Yapılan bir çalışmada FM tanısı almış hastaların karışık beslenme alışkanlıkları, vegan
olarak değiştirildiğinde hastalarda gözlemlenen semptomatik iyileşme ile ilaç tedavisi alan FM hastalarının semptomatik iyileşme düzeyleri karşılaştırılmıştır. Çalışmanın sonucunda, vegan diyet uygulamasının FM semptomlarını azaltıcı etkisinin olduğu bulunmuştur.
Yapılan farklı çalışmalar sonucu FM tanılı hastaların BKİ değerlerinin sağlıklı bireylere göre anlamlı derecede yüksek olduğu ve bu bireylerin metabolik sendrom açısından risk grubunda olduğu belirtilmiştir.
Monosodyum glutamat (MSG) ve aspartamın yüksek dozlarda tüketiminin nörotoksik etkilere sebep olmaktadır. Ayrıca bireylere intramuskuler enjeksiyon ile glutamat verildiğinde semptomların arttığı bilinmektedir. Diyette monosodyum glutamat (MSG) kısıtlamasının önerisi getirilmesi FM hastalarının semptomatik tedavisinde yararlı olmaktadır.
Tedavi planının temelinde anti-inlamatuar besinlerin yer aldığı fibromiyalji diyeti olmalıdır. Fibromiyalji diyeti; yeşil yapraklı sebzelerden, hayvansal proteinden, fermente yiyeceklerden, omega-3 yağ asitlerinden ve A,C,E vitamini gibi antioksidanlardan zengin olmalıdır. Ama gluten ve potansiyel tüm besin alerjenlerinden, şekerden, endüstriyel besinlerden, yoğun alkol ve kafein tüketiminden fakir olmalıdır.
Ayrıca Selenyum, çinko ve magnezyum gibi mikro besin öğeleri antioksidan özellikleriyle FM patofizyolojisinde önemli rol oynamaktadır.
FM tanısı almış hastalara uygulanan; alg türlerinden birisi olan Chlorella pyrenoidosa, 5-hidroksitriptofan (5-HTP), asetil-L karnitin, koenzim Q10, Ginkgo biloba, kollajen hidrolizatı ve S- adenosil-L-metionin gibi birçok tedavinin, FM ile birlikte görülen semptomlardan bazılarında iyileşme sağladığını, kronik yorgunluk sendromunu ve ağrıları azalttığını, yaşam kalitesini artırabildiğini gösteren çalışmalar ortaya koyulmuştur.

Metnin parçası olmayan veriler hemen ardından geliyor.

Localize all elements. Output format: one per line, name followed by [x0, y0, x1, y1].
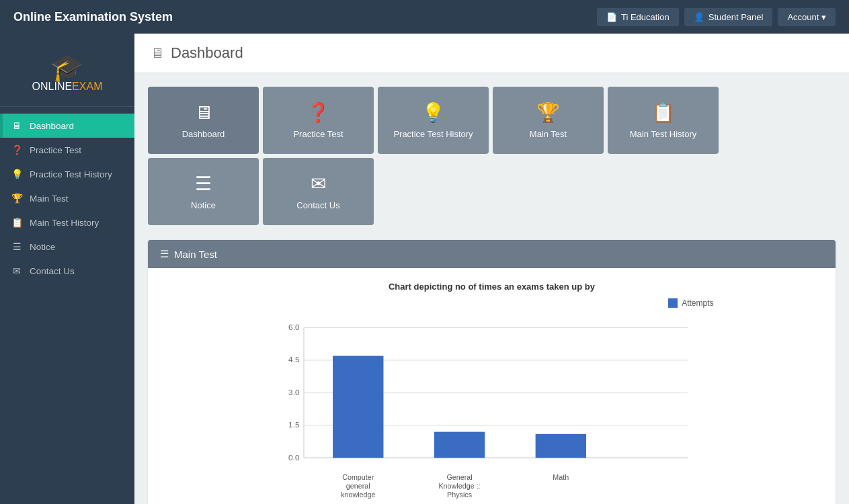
svg-text:Physics: Physics [447, 491, 472, 499]
main-test-history-nav-label: Main Test History [30, 218, 99, 228]
bar-chart: 6.0 4.5 3.0 1.5 0.0 Computer general kno… [257, 313, 727, 501]
svg-text:Computer: Computer [342, 473, 374, 481]
section-header-label: Main Test [174, 249, 217, 260]
sidebar-item-practice-test-history[interactable]: 💡 Practice Test History [0, 162, 134, 186]
svg-text:general: general [346, 482, 370, 490]
dashboard-nav-icon: 🖥 [11, 120, 23, 131]
student-panel-label: Student Panel [709, 12, 764, 22]
student-panel-button[interactable]: 👤 Student Panel [684, 8, 773, 26]
navbar-right: 📄 Ti Education 👤 Student Panel Account ▾ [597, 8, 836, 26]
tile-notice-label: Notice [186, 200, 221, 210]
tile-contact-us-icon: ✉ [311, 173, 326, 195]
tile-dashboard-icon: 🖥 [194, 101, 213, 124]
tile-contact-us-label: Contact Us [291, 200, 345, 210]
svg-text:Knowledge ::: Knowledge :: [438, 482, 480, 490]
practice-test-nav-icon: ❓ [11, 144, 23, 155]
tile-practice-test-label: Practice Test [288, 129, 348, 139]
contact-us-nav-icon: ✉ [11, 265, 23, 276]
tile-practice-test-history[interactable]: 💡 Practice Test History [378, 87, 489, 154]
sidebar: 🎓 ONLINEEXAM 🖥 Dashboard ❓ Practice Test [0, 34, 134, 504]
chart-legend: Attempts [257, 298, 727, 308]
tile-notice-icon: ☰ [195, 173, 212, 195]
chart-title: Chart depicting no of times an exams tak… [257, 282, 727, 292]
svg-text:Math: Math [553, 473, 569, 481]
tile-practice-test-history-icon: 💡 [421, 101, 445, 124]
main-test-history-nav-icon: 📋 [11, 217, 23, 228]
main-test-nav-label: Main Test [30, 194, 69, 204]
logo-online: ONLINE [32, 81, 73, 92]
tile-main-test-icon: 🏆 [536, 101, 560, 124]
svg-text:0.0: 0.0 [288, 453, 300, 462]
tile-dashboard-label: Dashboard [177, 129, 231, 139]
legend-color-box [668, 298, 678, 308]
svg-text:General: General [446, 473, 472, 481]
svg-text:6.0: 6.0 [288, 323, 300, 332]
practice-test-history-nav-label: Practice Test History [30, 169, 112, 179]
chart-container: Chart depicting no of times an exams tak… [257, 282, 727, 501]
bar-general-knowledge [434, 432, 484, 458]
section-header: ☰ Main Test [148, 240, 836, 268]
svg-text:knowledge: knowledge [341, 491, 375, 499]
content-area: 🖥 Dashboard 🖥 Dashboard ❓ Practice Test … [134, 34, 849, 504]
svg-text:3.0: 3.0 [288, 388, 300, 397]
practice-test-nav-label: Practice Test [30, 145, 81, 155]
svg-text:1.5: 1.5 [288, 420, 300, 429]
tile-dashboard[interactable]: 🖥 Dashboard [148, 87, 259, 154]
sidebar-item-practice-test[interactable]: ❓ Practice Test [0, 138, 134, 162]
navbar: Online Examination System 📄 Ti Education… [0, 0, 849, 34]
logo-exam: EXAM [72, 81, 102, 92]
tile-practice-test-history-label: Practice Test History [388, 129, 478, 139]
tile-practice-test-icon: ❓ [307, 101, 330, 124]
tile-contact-us[interactable]: ✉ Contact Us [263, 158, 374, 225]
practice-test-history-nav-icon: 💡 [11, 169, 23, 179]
account-label: Account ▾ [787, 12, 826, 22]
sidebar-nav: 🖥 Dashboard ❓ Practice Test 💡 Practice T… [0, 107, 134, 290]
student-panel-icon: 👤 [694, 12, 704, 22]
sidebar-item-main-test-history[interactable]: 📋 Main Test History [0, 210, 134, 235]
notice-nav-icon: ☰ [11, 241, 23, 252]
tile-grid: 🖥 Dashboard ❓ Practice Test 💡 Practice T… [134, 73, 849, 229]
sidebar-item-main-test[interactable]: 🏆 Main Test [0, 186, 134, 210]
dashboard-nav-label: Dashboard [30, 121, 74, 131]
logo-icon: 🎓 [7, 54, 128, 81]
page-header-icon: 🖥 [151, 46, 164, 61]
main-test-nav-icon: 🏆 [11, 193, 23, 204]
tile-main-test[interactable]: 🏆 Main Test [493, 87, 604, 154]
tile-main-test-history-label: Main Test History [624, 129, 702, 139]
legend-label: Attempts [682, 298, 713, 308]
tile-main-test-history[interactable]: 📋 Main Test History [608, 87, 719, 154]
section-header-icon: ☰ [160, 248, 169, 260]
page-header: 🖥 Dashboard [134, 34, 849, 73]
logo-text: ONLINEEXAM [7, 81, 128, 93]
svg-text:4.5: 4.5 [288, 355, 300, 364]
ti-education-button[interactable]: 📄 Ti Education [597, 8, 679, 26]
sidebar-item-dashboard[interactable]: 🖥 Dashboard [0, 114, 134, 138]
account-button[interactable]: Account ▾ [778, 8, 836, 26]
sidebar-item-notice[interactable]: ☰ Notice [0, 235, 134, 259]
main-test-section: ☰ Main Test Chart depicting no of times … [148, 240, 836, 504]
navbar-brand: Online Examination System [13, 10, 597, 24]
sidebar-item-contact-us[interactable]: ✉ Contact Us [0, 259, 134, 283]
bar-computer [333, 356, 383, 458]
contact-us-nav-label: Contact Us [30, 266, 75, 276]
page-title: Dashboard [171, 44, 243, 62]
ti-education-label: Ti Education [621, 12, 670, 22]
notice-nav-label: Notice [30, 242, 55, 252]
main-layout: 🎓 ONLINEEXAM 🖥 Dashboard ❓ Practice Test [0, 34, 849, 504]
section-body: Chart depicting no of times an exams tak… [148, 268, 836, 504]
tile-main-test-history-icon: 📋 [651, 101, 675, 124]
tile-notice[interactable]: ☰ Notice [148, 158, 259, 225]
ti-education-icon: 📄 [606, 12, 617, 22]
tile-practice-test[interactable]: ❓ Practice Test [263, 87, 374, 154]
sidebar-logo: 🎓 ONLINEEXAM [0, 40, 134, 107]
tile-main-test-label: Main Test [524, 129, 572, 139]
bar-math [535, 434, 585, 458]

FM tanısı almış bireylerde yaşam kalitesinin önemli düzeyde azalması sebebiyle uygulanan tedavide yaşam kalitesini arttırmaya yönelik yaklaşımlar geliştirilmektedir. Biz diyetisyenler tarafından bireylerin normal BKİ’ye ulaşması amaçlanmalı ve başta antioksidan vitamin mineraller olmak üzere kan bulgularında eksikliği tespit edilen mikro besin öğelerinin belirlenerek eksikliklerin önlenmesi sağlanmalıdır.